JavaScript was never meant to be the most important programming language
in the world. It was hacked together in ten days, with ideas from Scheme
and Self packed into a C-like syntax. Even its name was an awkward fit,
referring to a language with little in common besides a few keywords.1 But
once JavaScript was released, there was no controlling it. As the only language
understood by all major browsers, JavaScript quickly became the
lingua franca of the Web. And with the introduction of Ajax in the early
2000s, what began as a humble scripting language for enhancing web pages
suddenly became a full-fledged rich application development language.
As JavaScript’s star rose, discontent came from all corners. Some pointed
to its numerous little quirks and inconsistencies.2 Others complained about
its lack of classes and inheritance.
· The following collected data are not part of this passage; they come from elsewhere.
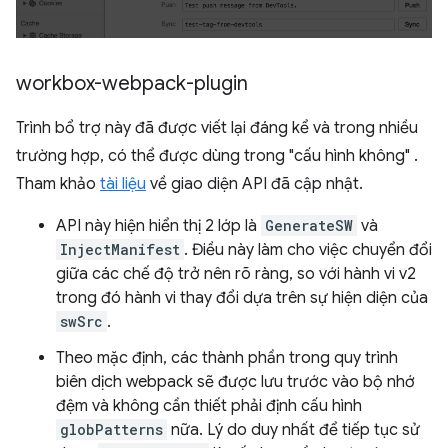
workbox-webpack-plugin
Trình bổ trợ này đã được viết lại đáng kể và trong nhiều
trường hợp, có thể được dùng trong "cấu hình không" .
Tham khảo
tài liệu
về giao diện API đã cập nhật.
API này hiện hiển thị 2 lớp là
GenerateSW
và
InjectManifest
. Điều này làm cho việc chuyển đổi
giữa các chế độ trở nên rõ ràng, so với hành vi v2
trong đó hành vi thay đổi dựa trên sự hiện diện của
swSrc
.
Theo mặc định, các thành phần trong quy trình
biên dịch webpack sẽ được lưu trước vào bộ nhớ
đệm và không cần thiết phải định cấu hình
globPatterns
nữa. Lý do duy nhất để tiếp tục sử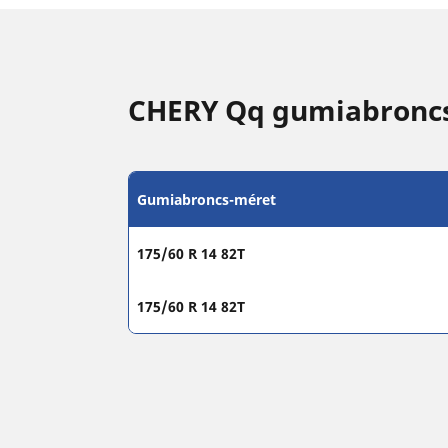
CHERY Qq gumiabroncs
Gumiabroncs-méret
175/60 R 14 82T
175/60 R 14 82T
And a new generation of coders, who
had cut their teeth on Ruby and Python, were stymied by its thickets of
curly braces, parentheses, and semicolons.
A brave few created frameworks for web application development that generated
JavaScript code from other languages, notably Google’s GWT and
280 North’s Objective-J. But few programmers wanted to add a thick layer
of abstraction between themselves and the browser. No, they would press
on, dealing with JavaScript’s flaws by limiting themselves to “the good parts”
(as in Douglas Crockford’s 2008 similarly titled book).